* [Exercise objective] The listing must be copied out in full and exactly; no images go with it.

* [Records shown]
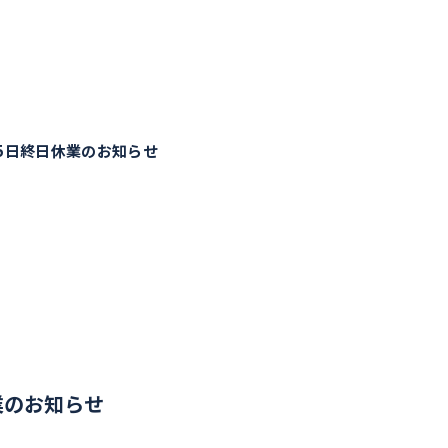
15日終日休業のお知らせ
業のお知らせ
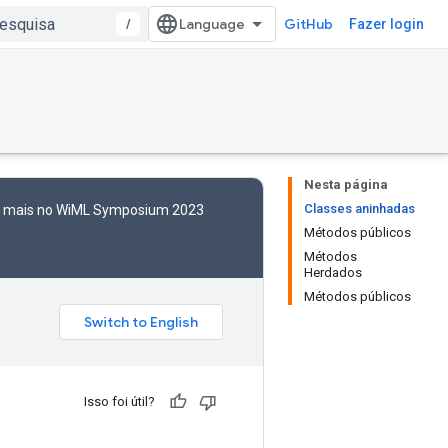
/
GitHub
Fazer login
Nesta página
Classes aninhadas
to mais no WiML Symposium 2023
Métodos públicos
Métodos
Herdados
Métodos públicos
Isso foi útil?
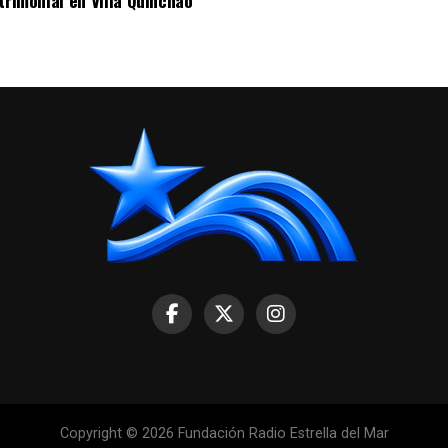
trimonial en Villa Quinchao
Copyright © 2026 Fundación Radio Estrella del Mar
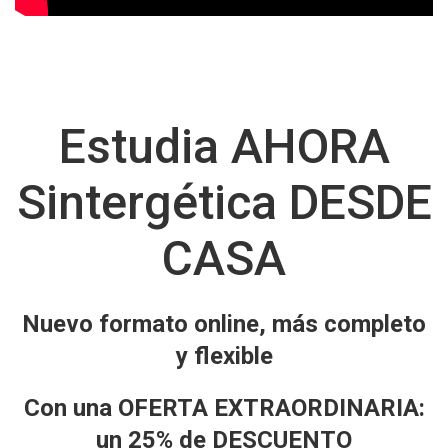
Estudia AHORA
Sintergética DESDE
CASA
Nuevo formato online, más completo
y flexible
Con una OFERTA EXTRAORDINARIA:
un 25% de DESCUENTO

* [Response area]
15日終日休業のお知らせ
業のお知らせ
/
GitHub
Fazer login
Nesta página
Classes aninhadas
to mais no WiML Symposium 2023
Métodos públicos
Métodos
Herdados
Métodos públicos
Isso foi útil?
trimonial en Villa Quinchao
Copyright © 2026 Fundación Radio Estrella del Mar
Estudia AHORA
Sintergética DESDE
CASA
Nuevo formato online, más completo
y flexible
Con una OFERTA EXTRAORDINARIA:
un 25% de DESCUENTO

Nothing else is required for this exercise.